E’ in frenata la contrazione del credito bancario alle imprese. Nell’ultimo anno (novembre 2017 su novembre 2018) gli impieghi vivi (prestiti al netto delle sofferenze) sono scesi di 4,9 miliardi di euro (-0,7%). Nulla a che vedere, comunque, con quanto è accaduto negli ultimi 7 anni. Dal novembre 2011 (anno di picco massimo delle erogazioni bancarie alle imprese) allo stesso mese del 2018, la diminuzione è stata del 27%: in termini assoluti si conta una riduzione di impieghi vivi per 252,8 miliardi di euro.
Nell’ultimo anno, in alcune regioni, come la Lombardia e il Piemonte, i prestiti sono tornati con il segno positivo. E questo lascia presagire che il peggio, probabilmente, è alle spalle. A segnalarlo è l’Ufficio studi della Cgia che ha elaborato i dati della Banca d’Italia.
«E’ vero – dichiara il coordinatore dell’Ufficio studi dell’associazione Artigiani di Mestre, Paolo Zabeo – che la domanda di credito da parte delle imprese è diminuita sia in termini di qualità che di quantità. Inoltre, non va nemmeno dimenticato che le sofferenze bancarie hanno assunto dimensioni preoccupanti, inducendo molte banche a chiudere i rubinetti del credito o a concedere i prestiti a condizioni più rigide. Tuttavia, la contrazione registrata in questi ultimi anni è stata eccessiva, soprattutto nei confronti delle piccole realtà produttive che, tradizionalmente più solvibili delle altre imprese, sono state, invece, le più penalizzate».
Le imprese con meno di 20 addetti costituiscono il 98% circa delle imprese italiane e danno lavoro (al netto degli occupati nella pubblica amministrazione) a quasi il 60% degli addetti presenti nel Paese. Nonostante queste dimensioni, i piccoli imprenditori continuano a ricevere dalle banche solo il 18% circa degli impieghi vivi, contro l’82% che, invece, finisce nelle casse delle realtà produttive più strutturate che rappresentano il 2% circa dell’intera platea delle imprese presenti in Italia. Nonostante ciò, la stretta creditizia ha penalizzato maggiormente le prime che hanno visto ridursi il flusso di denaro proveniente dalle banche del 29,5% negli ultimi 7 anni (- 51,2 miliardi) e del 2,2% nell’ultimo anno (-2,7 miliardi). Le seconde, invece, hanno subito una riduzione dei prestiti più “morbida”, pari al 26,5% (-201,5 miliardi) nel settennio e dello 0,4% (-2,3 miliardi) negli ultimi 12 mesi.

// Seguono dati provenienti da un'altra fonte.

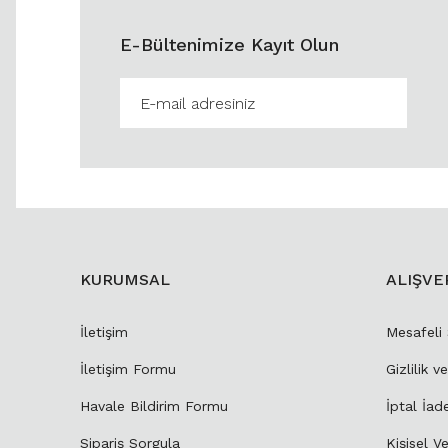
E-Bültenimize Kayıt Olun
KURUMSAL
ALIŞVE
İletişim
Mesafeli
İletişim Formu
Gizlilik v
Havale Bildirim Formu
İptal İad
Sipariş Sorgula
Kişisel Ve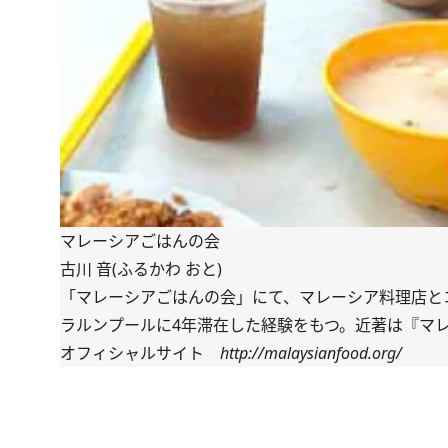
マレーシアごはんの会
古川 音(ふるかわ おと)
「マレーシアごはんの会」にて、マレーシア料理店と
ラルンプールに4年滞在した経験をもつ。近著は『マレ
オフィシャルサイト
http://malaysianfood.org/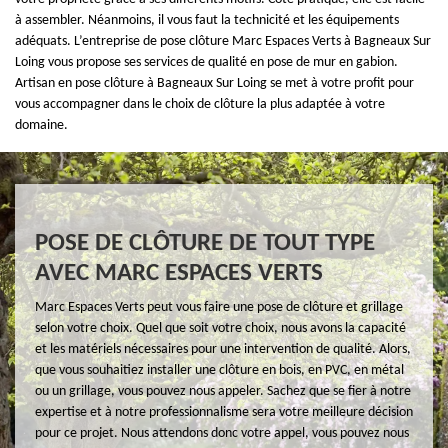
à assembler. Néanmoins, il vous faut la technicité et les équipements
adéquats. L’entreprise de pose clôture Marc Espaces Verts à Bagneaux Sur
Loing vous propose ses services de qualité en pose de mur en gabion.
Artisan en pose clôture à Bagneaux Sur Loing se met à votre profit pour
vous accompagner dans le choix de clôture la plus adaptée à votre
domaine.
POSE DE CLÔTURE DE TOUT TYPE
AVEC MARC ESPACES VERTS
Marc Espaces Verts peut vous faire une pose de clôture et grillage
selon votre choix. Quel que soit votre choix, nous avons la capacité
et les matériels nécessaires pour une intervention de qualité. Alors,
que vous souhaitiez installer une clôture en bois, en PVC, en métal
ou un grillage, vous pouvez nous appeler. Sachez que se fier à notre
expertise et à notre professionnalisme sera votre meilleure décision
pour ce projet. Nous attendons donc votre appel, vous pouvez nous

Le regioni più penalizzate dalla crisi del credito bancario sono state quelle del Centro-Sud. Negli ultimi 7 anni il Molise ha registrato la contrazione più importante: -38,3% (pari a – 735 milioni di euro). Seguono le Marche con il -36,8% (- 9,4 miliardi), il Lazio con il -35,8% (-39 miliardi) e con la stessa percentuale anche la Calabria (con una riduzione in termini assoluti pari a 2,8 miliardi di euro). Nell’ultimo anno, la stretta creditizia più importante si è verificata in Umbria (-3,7% pari a -350 milioni), in Sicilia (-3,3% che ha contribuito a ridurre gli impieghi di 611 milioni) e in Toscana (-3,1% pari a -1,5 miliardi di euro). Viceversa, Trentino Alto Adige (+7 milioni), Basilicata (+57 milioni), Friuli Venezia Giulia (+90 milioni), Lombardia (+156 milioni), Valle d’Aosta (+174 milioni) e Piemonte (+1 miliardo) hanno registrato un aumentodegli impieghi vivi rispetto al mese di novembre 2017.